| EXERCISE |
From the material below, copy exactly the lines beginning with the one that contains "Di Sisi Megah Pendopo, Siswa SMPN 2" and ending with the one that contains "scelta giusta per il loro benessere"; the pictures stay out.

| RECORDS SUPPLIED |
===============

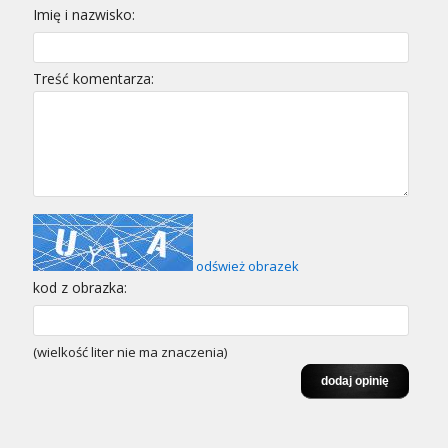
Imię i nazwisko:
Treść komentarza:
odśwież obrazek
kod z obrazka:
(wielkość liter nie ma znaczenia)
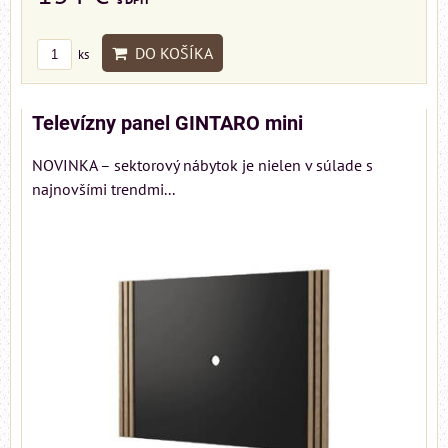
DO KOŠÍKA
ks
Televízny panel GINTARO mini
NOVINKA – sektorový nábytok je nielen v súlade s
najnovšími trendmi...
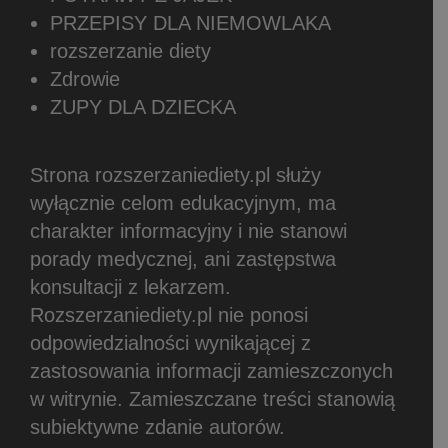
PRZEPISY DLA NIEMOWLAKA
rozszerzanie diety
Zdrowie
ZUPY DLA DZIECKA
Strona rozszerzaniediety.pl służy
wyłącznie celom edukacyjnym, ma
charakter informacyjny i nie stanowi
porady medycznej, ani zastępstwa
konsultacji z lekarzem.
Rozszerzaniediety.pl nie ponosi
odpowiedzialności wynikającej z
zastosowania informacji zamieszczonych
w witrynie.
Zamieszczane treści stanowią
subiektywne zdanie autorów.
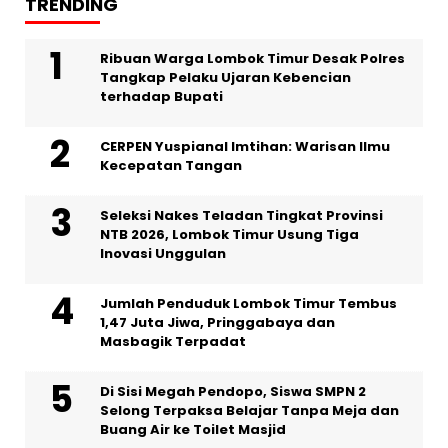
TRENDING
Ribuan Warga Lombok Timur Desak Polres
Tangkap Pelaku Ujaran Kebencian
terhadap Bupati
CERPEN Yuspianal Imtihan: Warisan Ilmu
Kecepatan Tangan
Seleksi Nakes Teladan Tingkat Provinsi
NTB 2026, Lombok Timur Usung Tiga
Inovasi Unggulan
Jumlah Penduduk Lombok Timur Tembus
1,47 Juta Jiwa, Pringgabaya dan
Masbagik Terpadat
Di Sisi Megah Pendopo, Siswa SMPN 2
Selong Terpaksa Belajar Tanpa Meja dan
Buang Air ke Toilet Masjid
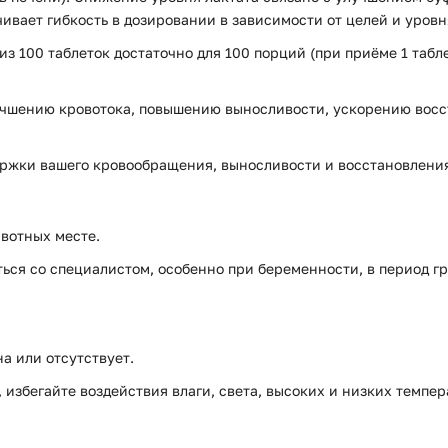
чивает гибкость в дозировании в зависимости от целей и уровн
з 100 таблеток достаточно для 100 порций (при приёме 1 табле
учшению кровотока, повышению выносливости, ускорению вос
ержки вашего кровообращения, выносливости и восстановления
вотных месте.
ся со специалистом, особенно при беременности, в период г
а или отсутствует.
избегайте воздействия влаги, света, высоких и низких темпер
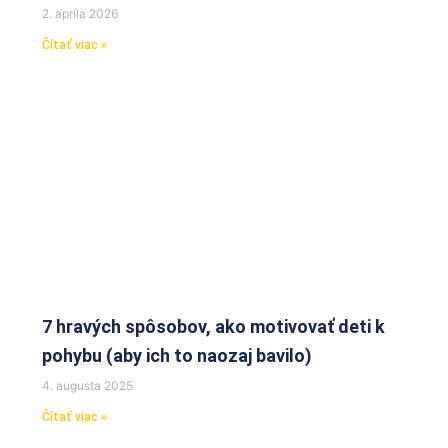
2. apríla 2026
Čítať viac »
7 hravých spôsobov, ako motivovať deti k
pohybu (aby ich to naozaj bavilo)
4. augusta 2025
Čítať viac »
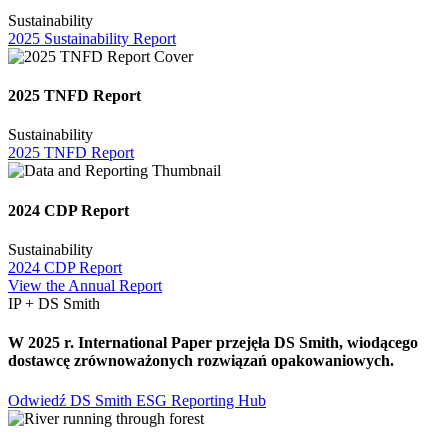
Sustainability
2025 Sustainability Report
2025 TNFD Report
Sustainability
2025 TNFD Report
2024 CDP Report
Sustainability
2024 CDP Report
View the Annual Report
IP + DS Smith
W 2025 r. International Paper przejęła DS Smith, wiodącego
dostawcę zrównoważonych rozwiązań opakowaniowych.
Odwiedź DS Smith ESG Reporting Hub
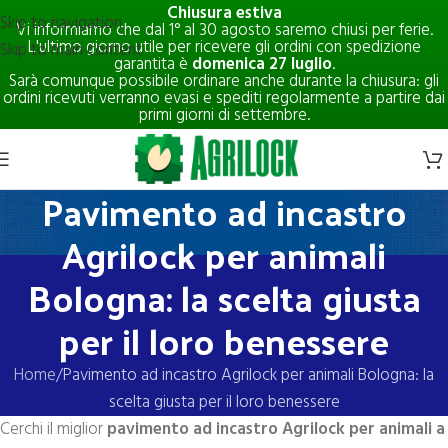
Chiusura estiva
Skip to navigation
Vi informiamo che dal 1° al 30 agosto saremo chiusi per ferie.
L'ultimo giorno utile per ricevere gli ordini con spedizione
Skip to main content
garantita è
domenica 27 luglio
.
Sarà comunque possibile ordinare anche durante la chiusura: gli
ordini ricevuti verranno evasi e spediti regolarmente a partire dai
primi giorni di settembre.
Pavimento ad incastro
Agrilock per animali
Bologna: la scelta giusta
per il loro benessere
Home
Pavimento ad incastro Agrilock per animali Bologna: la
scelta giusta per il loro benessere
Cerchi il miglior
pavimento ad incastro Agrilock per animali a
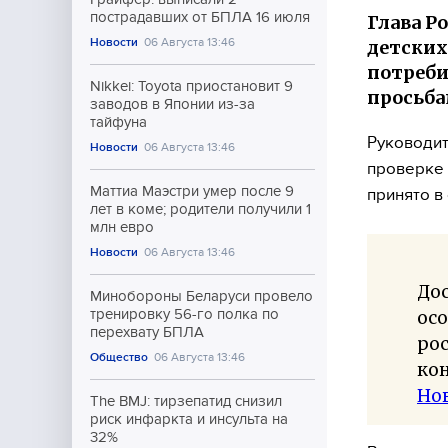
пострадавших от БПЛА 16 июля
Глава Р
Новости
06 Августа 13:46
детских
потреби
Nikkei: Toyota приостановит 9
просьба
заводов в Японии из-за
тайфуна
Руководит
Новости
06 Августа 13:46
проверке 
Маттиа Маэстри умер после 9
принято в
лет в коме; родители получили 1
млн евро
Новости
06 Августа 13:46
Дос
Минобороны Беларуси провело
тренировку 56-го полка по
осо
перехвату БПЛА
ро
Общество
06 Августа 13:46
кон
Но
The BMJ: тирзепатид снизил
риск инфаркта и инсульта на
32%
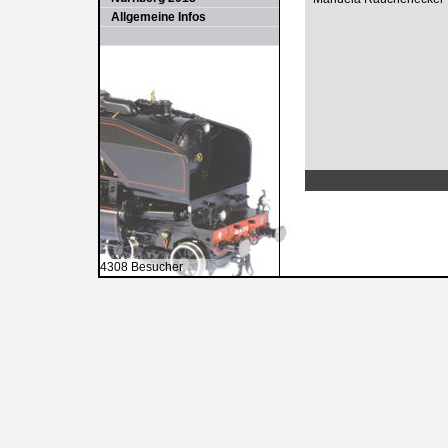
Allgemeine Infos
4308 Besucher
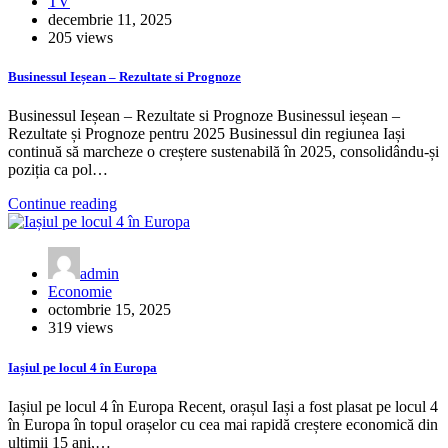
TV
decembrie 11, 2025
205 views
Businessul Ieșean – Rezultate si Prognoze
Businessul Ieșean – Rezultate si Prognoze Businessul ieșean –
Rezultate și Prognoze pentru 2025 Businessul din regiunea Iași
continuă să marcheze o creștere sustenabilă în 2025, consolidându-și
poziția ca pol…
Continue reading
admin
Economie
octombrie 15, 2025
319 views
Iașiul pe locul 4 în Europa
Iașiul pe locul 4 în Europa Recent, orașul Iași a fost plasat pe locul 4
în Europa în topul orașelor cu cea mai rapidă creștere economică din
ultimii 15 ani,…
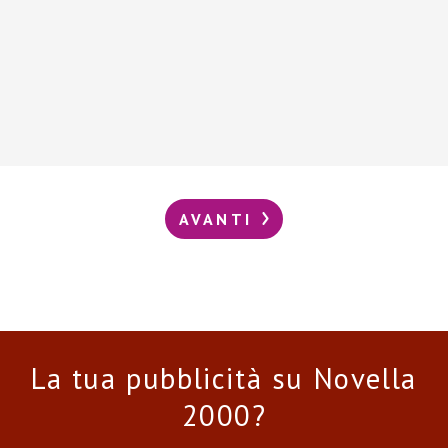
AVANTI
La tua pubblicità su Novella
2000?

===============

| RESULT OF THIS TASK |
Di Sisi Megah Pendopo, Siswa SMPN 2
Selong Terpaksa Belajar Tanpa Meja dan
Buang Air ke Toilet Masjid
чивает гибкость в дозировании в зависимости от целей и уровн
з 100 таблеток достаточно для 100 порций (при приёме 1 табле
учшению кровотока, повышению выносливости, ускорению вос
ержки вашего кровообращения, выносливости и восстановления
вотных месте.
ся со специалистом, особенно при беременности, в период г
а или отсутствует.
избегайте воздействия влаги, света, высоких и низких темпер
2. apríla 2026
Čítať viac »
7 hravých spôsobov, ako motivovať deti k
pohybu (aby ich to naozaj bavilo)
4. augusta 2025
Čítať viac »
Sustainability
2025 Sustainability Report
2025 TNFD Report
Sustainability
2025 TNFD Report
2024 CDP Report
Sustainability
2024 CDP Report
View the Annual Report
IP + DS Smith
W 2025 r. International Paper przejęła DS Smith, wiodącego
dostawcę zrównoważonych rozwiązań opakowaniowych.
Odwiedź DS Smith ESG Reporting Hub
Chiusura estiva
Skip to navigation
Vi informiamo che dal 1° al 30 agosto saremo chiusi per ferie.
L'ultimo giorno utile per ricevere gli ordini con spedizione
Skip to main content
garantita è
domenica 27 luglio
.
Sarà comunque possibile ordinare anche durante la chiusura: gli
ordini ricevuti verranno evasi e spediti regolarmente a partire dai
primi giorni di settembre.
Pavimento ad incastro
Agrilock per animali
Bologna: la scelta giusta
per il loro benessere
Home
Pavimento ad incastro Agrilock per animali Bologna: la
scelta giusta per il loro benessere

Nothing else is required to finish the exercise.